▶ DATA FOR THIS EXERCISE
▼
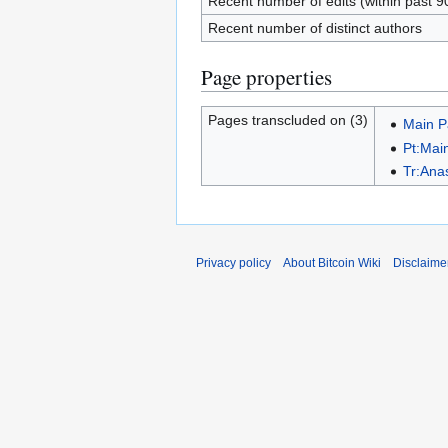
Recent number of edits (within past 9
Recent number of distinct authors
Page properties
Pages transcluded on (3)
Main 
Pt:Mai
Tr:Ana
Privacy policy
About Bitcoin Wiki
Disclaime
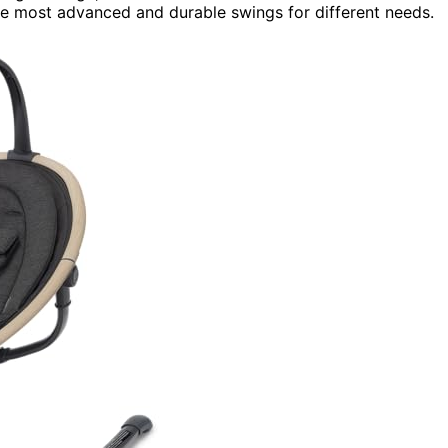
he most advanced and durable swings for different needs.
▲
▶ INSTRUCTIONS FOR THE TASK
Every line above is to be written out unchanged, with the pictures omitted.

▶ ANSWER TO THE PROBLEM
Recent number of edits (within past 9
Recent number of distinct authors
Page properties
Pages transcluded on (3)
Main 
Pt:Mai
Tr:Ana
Privacy policy
About Bitcoin Wiki
Disclaime
he most advanced and durable swings for different needs.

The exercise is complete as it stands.